The Edge has a “Wild West” feel to it. There are no rulers, no governments, not even a police force. Each settlement operates by a different set of rules, and that’s using the term “rules” in the loosest sense. Most are firmly in the “every man for himself” camp. East Laporte, where Rose was born, has an odd type of militia but they definitely won’t go out of their way if they don’t have to. The Mire, where Cerise and the rest of the Mar family are from, is populated with exiles from the Dukedom of Lousiana.
The characters are where I get a hit or miss feel. I loved William Wolf Sandine, Kaldar and Richard Mar, Eleonore Drayton, and Gaston Mar. Rose Drayton Camarine and Cerise Mar Sandine felt a little too much like Kate Daniels clones to me, especially Cerise. Declan Camarine was Curran Lennart without turning furry (a recurring weakness for the Andrews team—Connor Rogan from Burn for Me was also a Curran clone, imo). However, the shining stars of the series, the ones whose stories I want to see so badly my skin itches (no, it’s not a rash, I checked) are George and Jack Camarine née Drayton. They turn this series from good to great and I can’t wait to see more of them.
George is a necromancer from the Edge who starts the series at 10 years old. He goes from a sickly child who doesn’t understand why things have to die to a 16-year-old boy showing the beginnings of the man we see in the Clean Sweep series. Jack is an adorable, but not too adorable lynx changeling child who starts the series at 8 years old. Jack does a considerable amount of growing throughout the series, but his thoughts are always very much a cat’s.
Favorite quotes –
- Quote from Declan and Jack, On the Edge – “Grandpa?” Declan raised his eyebrows. “We keep him in the shed out back,” Jack said helpfully. “So he doesn’t eat dog brains.”

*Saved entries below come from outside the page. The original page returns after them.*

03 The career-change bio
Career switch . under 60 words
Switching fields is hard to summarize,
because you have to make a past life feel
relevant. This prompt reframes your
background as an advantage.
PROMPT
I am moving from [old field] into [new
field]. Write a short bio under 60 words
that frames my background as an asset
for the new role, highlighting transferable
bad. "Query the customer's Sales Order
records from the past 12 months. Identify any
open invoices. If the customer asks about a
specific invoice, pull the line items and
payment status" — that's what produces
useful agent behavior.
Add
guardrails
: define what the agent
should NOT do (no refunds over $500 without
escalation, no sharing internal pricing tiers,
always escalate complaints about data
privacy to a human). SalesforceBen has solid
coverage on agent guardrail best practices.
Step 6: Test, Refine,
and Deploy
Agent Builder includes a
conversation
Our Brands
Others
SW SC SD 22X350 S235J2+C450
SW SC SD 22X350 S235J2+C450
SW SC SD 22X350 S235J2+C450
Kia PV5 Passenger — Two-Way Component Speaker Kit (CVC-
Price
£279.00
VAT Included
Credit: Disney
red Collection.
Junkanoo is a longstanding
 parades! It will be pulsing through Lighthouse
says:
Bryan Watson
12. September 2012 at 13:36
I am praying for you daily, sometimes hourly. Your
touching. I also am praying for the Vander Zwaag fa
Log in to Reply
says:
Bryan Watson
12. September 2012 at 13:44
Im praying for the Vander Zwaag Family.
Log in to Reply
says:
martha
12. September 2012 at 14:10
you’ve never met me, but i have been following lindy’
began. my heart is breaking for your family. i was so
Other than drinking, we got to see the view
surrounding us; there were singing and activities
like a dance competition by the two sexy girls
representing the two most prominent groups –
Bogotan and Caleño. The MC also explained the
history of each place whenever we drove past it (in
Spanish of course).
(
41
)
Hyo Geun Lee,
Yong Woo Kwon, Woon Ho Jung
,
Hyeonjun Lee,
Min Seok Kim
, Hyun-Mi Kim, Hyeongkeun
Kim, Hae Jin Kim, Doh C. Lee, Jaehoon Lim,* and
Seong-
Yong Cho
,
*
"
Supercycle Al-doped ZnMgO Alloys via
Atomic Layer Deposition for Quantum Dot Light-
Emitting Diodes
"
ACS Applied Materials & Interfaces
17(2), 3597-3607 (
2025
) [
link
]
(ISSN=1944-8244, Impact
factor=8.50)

- Quote from Kaldar Mar, Bayou Moon – “Well, shit,” Dobe said. “I guess you’re familiar with the law. You hit it over the head, set its house on fire, and got its sister pregnant.”

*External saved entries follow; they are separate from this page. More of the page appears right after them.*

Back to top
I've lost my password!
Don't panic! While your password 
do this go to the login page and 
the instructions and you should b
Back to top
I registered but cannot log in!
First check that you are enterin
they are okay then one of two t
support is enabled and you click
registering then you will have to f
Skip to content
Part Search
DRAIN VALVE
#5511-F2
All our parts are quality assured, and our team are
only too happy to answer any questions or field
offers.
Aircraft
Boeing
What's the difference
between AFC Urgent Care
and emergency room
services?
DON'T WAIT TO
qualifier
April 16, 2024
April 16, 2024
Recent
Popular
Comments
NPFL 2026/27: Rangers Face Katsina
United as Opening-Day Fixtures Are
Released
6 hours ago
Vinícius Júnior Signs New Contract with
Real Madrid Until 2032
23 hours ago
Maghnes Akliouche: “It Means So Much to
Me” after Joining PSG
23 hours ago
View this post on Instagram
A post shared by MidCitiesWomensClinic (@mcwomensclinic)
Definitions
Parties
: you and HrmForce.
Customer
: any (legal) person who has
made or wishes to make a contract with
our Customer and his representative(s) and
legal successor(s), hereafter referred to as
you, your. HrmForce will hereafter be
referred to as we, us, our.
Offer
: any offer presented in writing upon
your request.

- Quote from Fate’s Edge – Jack didn’t fully get Jesus. Audrey tried to explain it, and he could repeat it back to her, word for word, but he still didn’t comprehend most of it. The best he could gather was that Jesus lived long ago, told people to be nice, and they killed him for it. At the end, he asked who was Jesus’ necromancer and if he was in the Bible, then Kaldar couldn’t stop laughing and had to sit down.
- Quote from Charlotte de Ney, Steel’s Edge – “Having a fling with you doesn’t appeal to me. You’re handsome, but you’re too inexperienced and too arrogant to be good in bed. Having ridden many horses doesn’t make you a good rider; it just proves that you can’t recognize a good one or don’t know how to keep her. You’re too young for me, and in ten years, when you improve, I will be too old for you. So let’s not speak of this again.”
The Edge Series –
Number of Books: Four
Number of Extras: None that I know of
- Maybe? I haven’t heard if there will be a #5, but it does tie in (loosely) with the Clean Sweep An adult George, Jack, and Gaston appear as Arbitrators in the series. Sophie/Lark appears as well.
- Ilona Andrews (note: The Edge section of their website is acting wonky for me at the time I wrote this, so…sorry?)